REF: https://bugzilla.tianocore.org/show_bug.cgi?id=4036
Signed-off-by: Qi Zhang <qi1.zh...@intel.com>
Cc: Jiewen Yao <jiewen....@intel.com>
Cc: Jian J Wang <jian.j.w...@intel.com>
Cc: Xiaoyu Lu <xiaoyu1...@intel.com>
Cc: Guomin Jiang <guomin.ji...@intel.com>
---
CryptoPkg/CryptoPkg.dsc | 2 +
CryptoPkg/Driver/Crypto.c | 94 ++++++++++++++++++-
.../Pcd/PcdCryptoServiceFamilyEnable.h | 7 ++
.../BaseCryptLibOnProtocolPpi/CryptLib.c | 93 ++++++++++++++++++
CryptoPkg/Private/Protocol/Crypto.h | 86 +++++++++++++++++
5 files changed, 281 insertions(+), 1 deletion(-)
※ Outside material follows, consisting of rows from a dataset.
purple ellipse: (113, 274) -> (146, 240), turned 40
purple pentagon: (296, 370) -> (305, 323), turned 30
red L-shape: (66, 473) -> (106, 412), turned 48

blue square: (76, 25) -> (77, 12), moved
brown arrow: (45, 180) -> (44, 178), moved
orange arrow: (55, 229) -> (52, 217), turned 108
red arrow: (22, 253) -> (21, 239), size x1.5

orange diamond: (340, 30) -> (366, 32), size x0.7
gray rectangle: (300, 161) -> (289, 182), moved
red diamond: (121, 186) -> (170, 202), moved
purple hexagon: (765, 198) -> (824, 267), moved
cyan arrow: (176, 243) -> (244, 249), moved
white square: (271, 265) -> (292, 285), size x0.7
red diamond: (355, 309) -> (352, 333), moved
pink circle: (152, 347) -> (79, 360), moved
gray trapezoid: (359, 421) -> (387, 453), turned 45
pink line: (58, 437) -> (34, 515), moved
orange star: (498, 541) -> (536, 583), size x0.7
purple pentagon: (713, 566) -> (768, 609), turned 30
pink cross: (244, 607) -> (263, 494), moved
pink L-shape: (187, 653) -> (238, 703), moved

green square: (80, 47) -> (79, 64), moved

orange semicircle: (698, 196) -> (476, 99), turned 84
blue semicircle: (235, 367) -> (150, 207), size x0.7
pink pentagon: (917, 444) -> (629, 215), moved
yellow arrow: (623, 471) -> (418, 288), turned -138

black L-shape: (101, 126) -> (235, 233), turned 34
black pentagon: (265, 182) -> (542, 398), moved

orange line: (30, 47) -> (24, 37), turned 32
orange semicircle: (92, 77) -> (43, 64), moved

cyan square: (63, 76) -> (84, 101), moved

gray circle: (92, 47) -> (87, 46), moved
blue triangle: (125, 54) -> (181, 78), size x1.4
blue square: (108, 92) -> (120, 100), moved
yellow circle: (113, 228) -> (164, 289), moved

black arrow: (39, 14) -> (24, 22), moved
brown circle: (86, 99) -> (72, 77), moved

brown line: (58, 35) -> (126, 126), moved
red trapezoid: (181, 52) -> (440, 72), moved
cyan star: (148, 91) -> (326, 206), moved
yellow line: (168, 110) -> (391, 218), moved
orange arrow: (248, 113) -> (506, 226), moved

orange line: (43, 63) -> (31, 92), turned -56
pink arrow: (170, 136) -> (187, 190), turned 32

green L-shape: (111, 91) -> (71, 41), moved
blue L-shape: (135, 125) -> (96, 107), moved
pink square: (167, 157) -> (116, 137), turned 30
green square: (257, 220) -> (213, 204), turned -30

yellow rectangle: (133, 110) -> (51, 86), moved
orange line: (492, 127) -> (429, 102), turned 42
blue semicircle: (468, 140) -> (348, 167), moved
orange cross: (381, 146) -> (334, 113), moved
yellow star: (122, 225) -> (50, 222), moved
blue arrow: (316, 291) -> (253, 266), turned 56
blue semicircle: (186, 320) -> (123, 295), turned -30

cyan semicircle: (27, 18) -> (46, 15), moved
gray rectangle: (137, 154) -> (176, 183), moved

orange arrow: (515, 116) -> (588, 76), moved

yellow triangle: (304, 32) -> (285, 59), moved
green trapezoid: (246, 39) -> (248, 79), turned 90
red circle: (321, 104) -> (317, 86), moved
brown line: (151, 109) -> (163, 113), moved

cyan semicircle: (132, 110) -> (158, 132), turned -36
diff --git a/CryptoPkg/CryptoPkg.dsc b/CryptoPkg/CryptoPkg.dsc
index 50e7721f25..0f6587b36d 100644
--- a/CryptoPkg/CryptoPkg.dsc
+++ b/CryptoPkg/CryptoPkg.dsc
@@ -212,6 +212,8 @@
gEfiCryptoPkgTokenSpaceGuid.PcdCryptoServiceFamilyEnable.Aes.Services.Init
| TRUE
gEfiCryptoPkgTokenSpaceGuid.PcdCryptoServiceFamilyEnable.Aes.Services.CbcEncrypt
| TRUE
gEfiCryptoPkgTokenSpaceGuid.PcdCryptoServiceFamilyEnable.Aes.Services.CbcDecrypt
| TRUE
+
gEfiCryptoPkgTokenSpaceGuid.PcdCryptoServiceFamilyEnable.AeadAesGcm.Services.Encrypt
| TRUE
+
gEfiCryptoPkgTokenSpaceGuid.PcdCryptoServiceFamilyEnable.AeadAesGcm.Services.Decrypt
| TRUE
!endif
###################################################################################################
diff --git a/CryptoPkg/Driver/Crypto.c b/CryptoPkg/Driver/Crypto.c
index 76cb9f4da0..016cb5da74 100644
--- a/CryptoPkg/Driver/Crypto.c
+++ b/CryptoPkg/Driver/Crypto.c
@@ -4582,6 +4582,95 @@ CryptoServiceParallelHash256HashAll (
return CALL_BASECRYPTLIB (ParallelHash.Services.HashAll,
ParallelHash256HashAll, (Input, InputByteLen, BlockSize, Output, OutputByteLen,
Customization, CustomByteLen), FALSE);
}
+/**
+ Performs AEAD AES-GCM authenticated encryption on a data buffer and
additional authenticated data (AAD).
+
+ IvSize must be 12, otherwise FALSE is returned.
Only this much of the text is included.